Venerable Waire and Venerable John Griffith Clarke are among those declared Venerable at the beginning of the Cause for the English Martyrs during the reign of Pope Gregory XIII. Just enough is known about them for them to be so honored, but:
though they all died heroically, their lives were so retired and obscure that there is generally but little known about them. It may, however, be remarked that, being educated in most cases in the same seminaries, engaged in the same work, and suffering under the same procedures and laws the details which we know about some of the more notable martyrs (of whom special biographies are given) are generally also true for the more obscure.
In the
article about the English Reformation Martyrs for the Catholic Encyclopedia, author J.H. Pollen made these comments about the two known martyrs of July 8, 1539:
1539: Friar Waire, O.S.F., and John Griffith p. (generally known as Griffith Clarke), Vicar of Wandsworth, for supporting the papal legate, Cardinal Pole, drawn and quartered, (8 July) at St. Thomas Waterings.
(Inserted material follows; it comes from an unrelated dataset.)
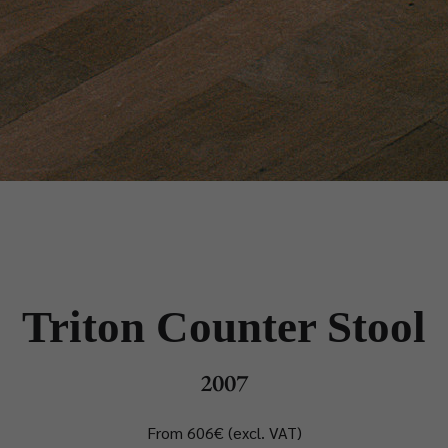
Triton Counter Stool
2007
From 606€ (excl. VAT)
In 1536, Reginald Pole, in exile, wrote "Pro ecclesiasticæ Unitatis defensione" (
Defense of the Unity of the Church) to protest against Henry VIII's usurpation of the title of Supreme Head and Governor of the Church in England, making himself the Vicar of Christ. Soon after sending it to Henry, Pole was named a Cardinal by Pope Paul III and then Legate. He was involved in efforts to make the Pilgrimage of Grace more successful. His brothers and mother were arrested in connection with the Exeter Conspiracy; his brother Henry Pole, Baron Montagu was executed on January 9, 1539 and his mother remained under arrest until her beheading on May 28, 1541. If Venerables Waire and Griffith Clarke were accused of supporting Pole, the charges against them included not just denial of the Supremacy, but involvement in rebellion against the king. We don't know if they had been held in prison like the trio of Queen Katherine of Aragon's chaplains and counselors,
Thomas Abel, Richard Fetherston, and Edward Powell, refusing to accept Henry VIII's new title, or if they had, like the great abbots of the monasteries of
Reading,
Glastonbury, and
Colchester, taken the oath and then regretted it, hoping for a return to the unity of the Church under the Vicar of Christ. Either way, they were brave men, even in obscurity. May the same be known of us someday, however dimly.